Tend & Befriend

With a month to go to the release of the new Animal Crossing game for the Switch, the hype is certainly building up — at least, I see a lot of people being excited over on Twitter. I’ve never really played any ‘tend & befriend’ games, and I am wary of the time-bound aspects: I do not want a game to dictate my schedule, I’ll play when I feel like it. Years ago, I played a kingdom sim where you’d plant crops that would ripen in 8 hours, but would have rotted on the stalk after 2 hours more, so you had to act within that two-hour window. I uninstalled the game (can’t even remember what it was called) and never invested in such a game again.
And AC does have real-time aspects to it, like everyone you meet has a birthday, and if you interact with them on that day, something special happens. Or certain events only occur within a certain time period. But since there is no ‘win condition’ (that is: you don’t seem to ‘finish’ the game), that’s not a problem — it’s not a ‘progress blocker’. And I’ve found through playing Pokemon GO that I don’t suffer from FOMO (Fear Of Missing Out) in such games: if I don’t catch that one ‘mon during that one event, then that’s fine with me, really. So I think I can deal with it.

I’m used to playing games with clear objectives, that you can ‘finish’ once a whole chain of objectives have been cleared. AC doesn’t seem to be like that, and it is really all about building relationships with the ‘villagers’. And that is its own appeal: Pocket Camp is amazingly affirmative. You pick fruit off the tree and give it to a friend, and they say something like “Wow, are you this generous to all your friends? You are amazing!”

I wonder what it says about our society that we turn to games to get experiences like that. But I do know that it shows there is hope for us yet.

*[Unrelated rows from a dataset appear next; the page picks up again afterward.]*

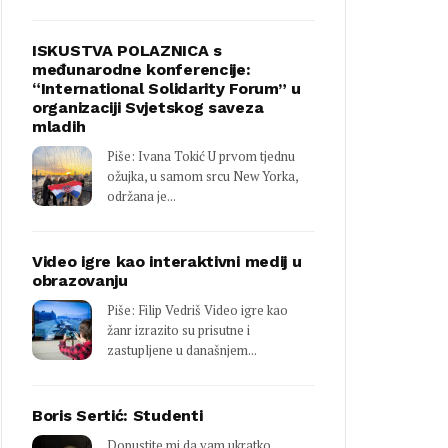
ISKUSTVA POLAZNICA s
međunarodne konferencije:
“International Solidarity Forum” u
organizaciji Svjetskog saveza
mladih
Piše: Ivana Tokić U prvom tjednu
ožujka, u samom srcu New Yorka,
održana je...
Video igre kao interaktivni medij u
obrazovanju
Piše: Filip Vedriš Video igre kao
žanr izrazito su prisutne i
zastupljene u današnjem...
Boris Sertić: Studenti
Dopustite mi da vam ukratko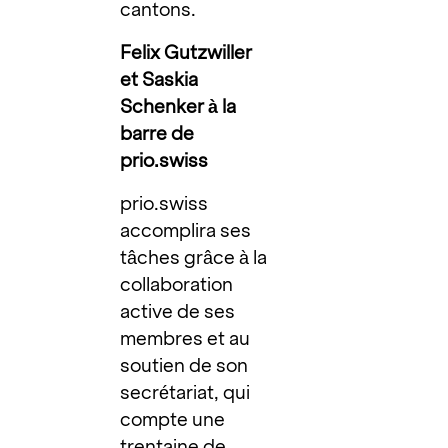
cantons.
Felix Gutzwiller
et Saskia
Schenker à la
barre de
prio.swiss
prio.swiss
accomplira ses
tâches grâce à la
collaboration
active de ses
membres et au
soutien de son
secrétariat, qui
compte une
trentaine de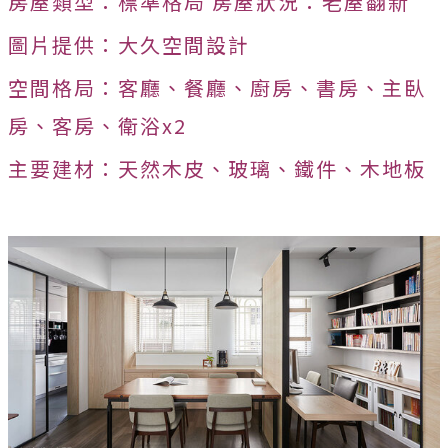
房屋類型：標準格局 房屋狀況：老屋翻新
圖片提供：大久空間設計
空間格局：客廳、餐廳、廚房、書房、主臥
房、客房、衛浴x2
主要建材：天然木皮、玻璃、鐵件、木地板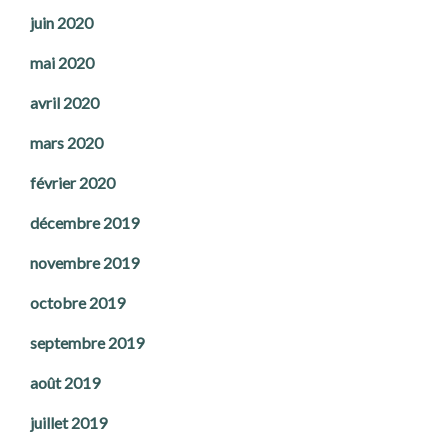
juin 2020
mai 2020
avril 2020
mars 2020
février 2020
décembre 2019
novembre 2019
octobre 2019
septembre 2019
août 2019
juillet 2019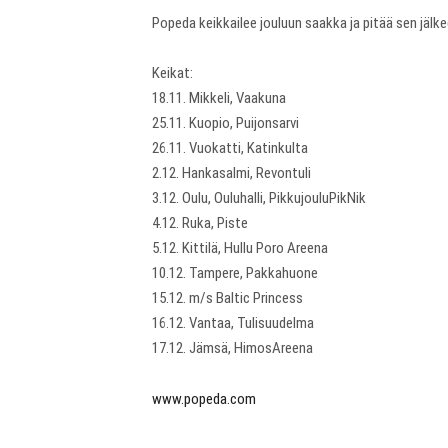
Popeda keikkailee jouluun saakka ja pitää sen jäl
Keikat:
18.11. Mikkeli, Vaakuna
25.11. Kuopio, Puijonsarvi
26.11. Vuokatti, Katinkulta
2.12. Hankasalmi, Revontuli
3.12. Oulu, Ouluhalli, PikkujouluPikNik
4.12. Ruka, Piste
5.12. Kittilä, Hullu Poro Areena
10.12. Tampere, Pakkahuone
15.12. m/s Baltic Princess
16.12. Vantaa, Tulisuudelma
17.12. Jämsä, HimosAreena
www.popeda.com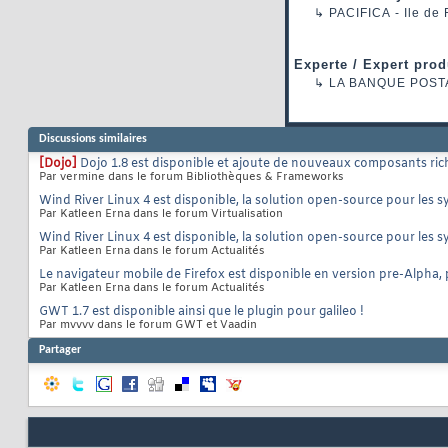
↳
PACIFICA
- Ile de
Experte / Expert prod
↳
LA BANQUE POST
Discussions similaires
[Dojo]
Dojo 1.8 est disponible et ajoute de nouveaux composants rich
Par vermine dans le forum Bibliothèques & Frameworks
Wind River Linux 4 est disponible, la solution open-source pour les
Par Katleen Erna dans le forum Virtualisation
Wind River Linux 4 est disponible, la solution open-source pour les
Par Katleen Erna dans le forum Actualités
Le navigateur mobile de Firefox est disponible en version pre-Alpha,
Par Katleen Erna dans le forum Actualités
GWT 1.7 est disponible ainsi que le plugin pour galileo !
Par mvvvv dans le forum GWT et Vaadin
Partager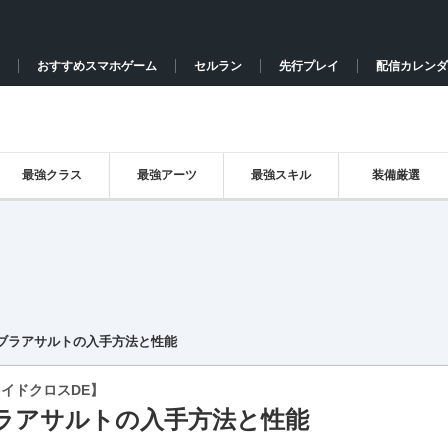
おすすめスマホゲーム
セルラン
先行プレイ
配信カレンダ
最強クラス
最強アーツ
最強スキル
装備厳選
ブラアサルトの入手方法と性能
イドクロスDE】
ラアサルトの入手方法と性能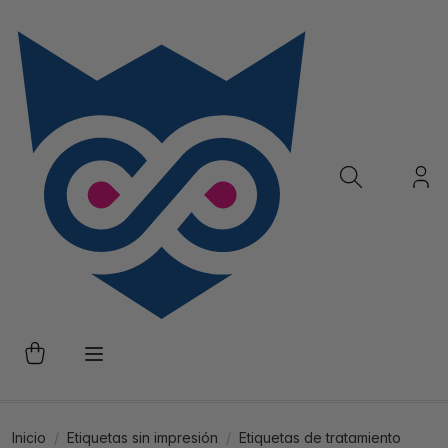
Inicio
Etiquetas sin impresión
Etiquetas de tratamiento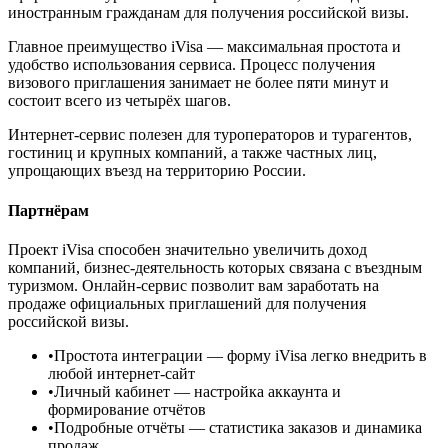
иностранным гражданам для получения российской визы.
Главное преимущество iVisa — максимальная простота и
удобство использования сервиса. Процесс получения
визового приглашения занимает не более пяти минут и
состоит всего из четырёх шагов.
Интернет-сервис полезен для туроператоров и турагентов,
гостиниц и крупных компаний, а также частных лиц,
упрощающих въезд на территорию России.
Партнёрам
Проект iVisa способен значительно увеличить доход
компаний, бизнес-деятельность которых связана с въездным
туризмом. Онлайн-сервис позволит вам заработать на
продаже официальных приглашений для получения
российской визы.
•
Простота интеграции
— форму iVisa легко внедрить в
любой интернет-сайт
•
Личный кабинет
— настройка аккаунта и
формирование отчётов
•
Подробные отчёты
— статистика заказов и динамика
продаж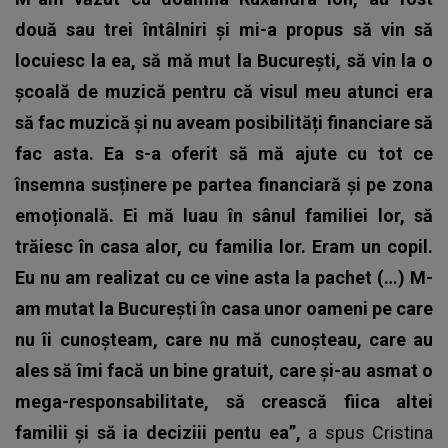
două sau trei întâlniri și mi-a propus să vin să
locuiesc la ea, să mă mut la București, să vin la o
școală de muzică pentru că visul meu atunci era
să fac muzică și nu aveam posibilități financiare să
fac asta. Ea s-a oferit să mă ajute cu tot ce
însemna susținere pe partea financiară și pe zona
emoțională. Ei mă luau în sânul familiei lor, să
trăiesc în casa alor, cu familia lor. Eram un copil.
Eu nu am realizat cu ce vine asta la pachet (…) M-
am mutat la București în casa unor oameni pe care
nu îi cunoșteam, care nu mă cunoșteau, care au
ales să îmi facă un bine gratuit, care și-au asmat o
mega-responsabilitate, să crească fiica altei
familii și să ia deciziii pentu ea”,
a spus
Cristina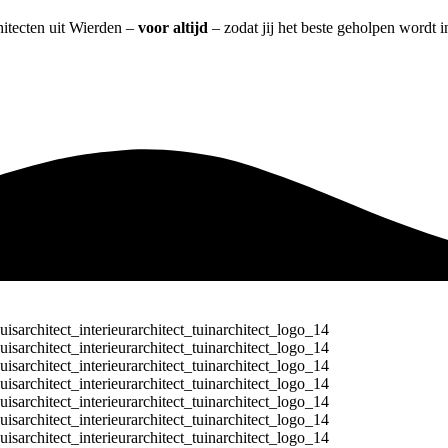
hitecten uit Wierden –
voor altijd
– zodat jij het beste geholpen wordt i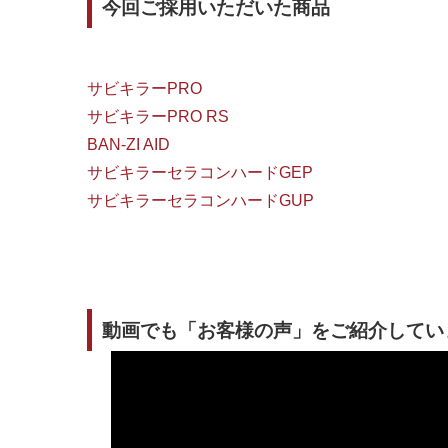
今回ご採用いただいた商品
サビキラーPRO
サビキラーPRO RS
BAN-ZI AID
サビキラーセラコンハードGEP
サビキラーセラコンハードGUP
動画でも「お客様の声」をご紹介してい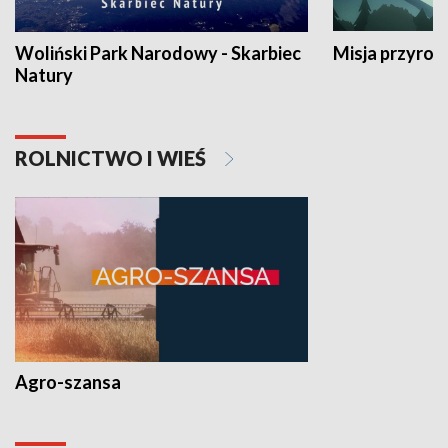
Woliński Park Narodowy - Skarbiec
Misja przyrod
Natury
ROLNICTWO I WIEŚ
Agro-szansa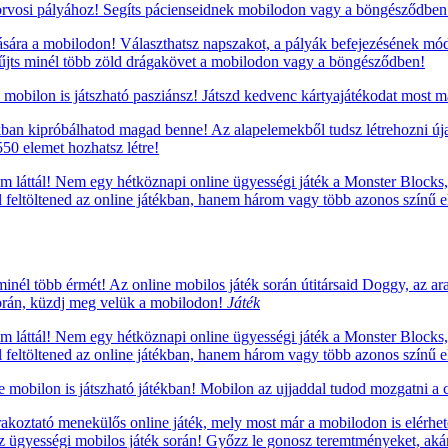
rvosi pályához! Segíts pácienseidnek mobilodon vagy a böngésződben
sára a mobilodon! Választhatsz napszakot, a pályák befejezésének mód
yűjts minél több zöld drágakövet a mobilodon vagy a böngésződben!
mobilon is játszható pasziánsz! Játszd kedvenc kártyajátékodat most m
ékban kipróbálhatod magad benne! Az alapelemekből tudsz létrehozni úja
50 elemet hozhatsz létre!
m láttál! Nem egy hétköznapi online ügyességi játék a Monster Blocks, 
ell feltöltened az online játékban, hanem három vagy több azonos szín
minél több érmét! Az online mobilos játék során útitársaid Doggy, az 
 során, küzdj meg velük a mobilodon!
Játék
m láttál! Nem egy hétköznapi online ügyességi játék a Monster Blocks, 
ell feltöltened az online játékban, hanem három vagy több azonos szín
e mobilon is játszható játékban! Mobilon az ujjaddal tudod mozgatni a
oztató menekülős online játék, mely most már a mobilodon is elérhető!
z ügyességi mobilos játék során! Győzz le gonosz teremtményeket, ak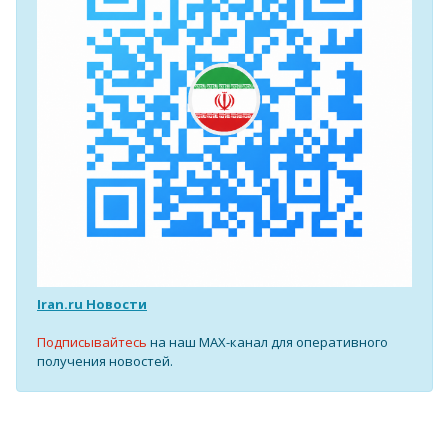
Iran.ru Новости
Подписывайтесь
на наш MAX-канал для оперативного
получения новостей.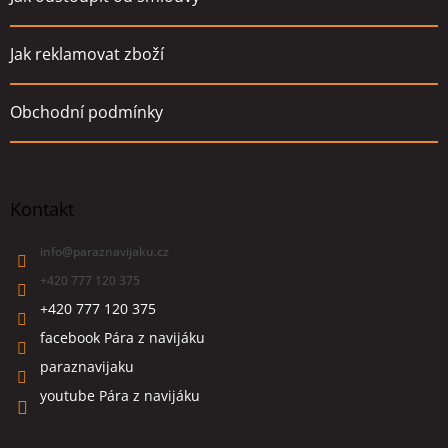
Jak reklamovat zboží
Obchodní podmínky
Kontakt
info
@
paraznavijaku.cz
+420 777 120 375
+420 777 120 375
facebook Pára z navijáku
paraznavijaku
youtube Pára z navijáku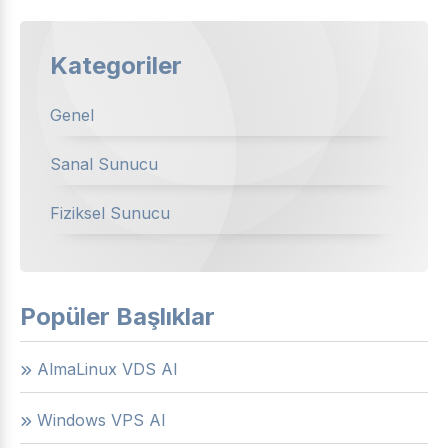
Kategoriler
Genel
Sanal Sunucu
Fiziksel Sunucu
Popüler Başlıklar
AlmaLinux VDS Al
Windows VPS Al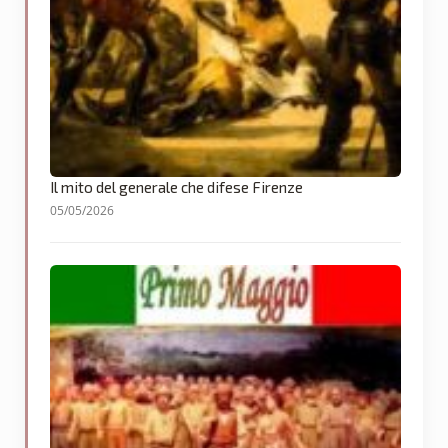
Il mito del generale che difese Firenze
05/05/2026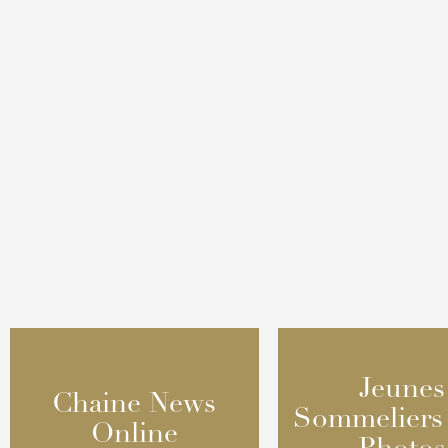
Jeunes
Jeunes
Chaine News
Chaine News
Sommeliers
Sommeliers
Online
Online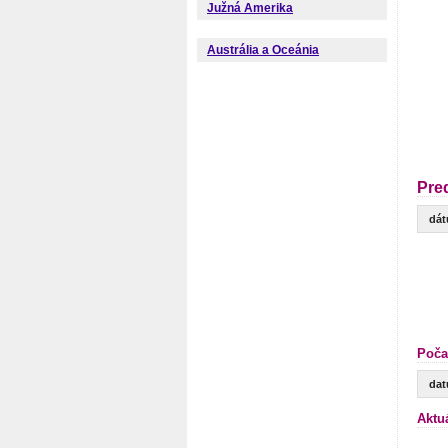
Južná Amerika
Austrália a Oceánia
Pre
dá
Poča
da
Aktu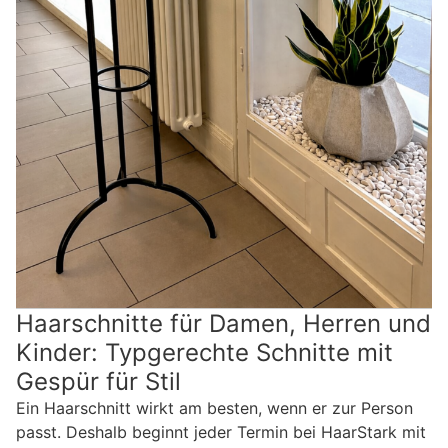
Haarschnitte für Damen, Herren und
Kinder: Typgerechte Schnitte mit
Gespür für Stil
Ein Haarschnitt wirkt am besten, wenn er zur Person
passt. Deshalb beginnt jeder Termin bei HaarStark mit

2 thoughts on “Tend & Befriend

  1. I’ve played Animal Crossing on both the GameCube and the 3DS, and there’s a weirdly calming aspect to it. Personally, I prefer games with goals and endings, because I enjoy striving towards something. Also, it feels a little strange to build “relationships” with fictional characters because, at that point, wouldn’t it be more valuable to build those with real people?

    However, I did see the value in it while playing those, though. Particularly in a busy and stressful day, there was something nice about just walking around a small town picking up leaves, even if I was on a train.

    What is Pocket Camp, exactly?

    1. My point was exactly that: most of us do not get that kind of affirmation and validation in their daily lives. I blame the relentless grind of late-state capitalism that seeks to extract every last drop of productivity, leaving us feeling tired and isolated. And that kind of prevents us from building those kinds of relationships with others. And thus we turn to a game such as this to get our ‘fix’.
      Pocket Camp is the smartphone version of Animal Crossing. It has some typical ‘free-to-play’ traits, but it’s not as relentless as in other games. And it has the same type of charm. So far, I’m having fun with it, but the gameplay is not terribly deep.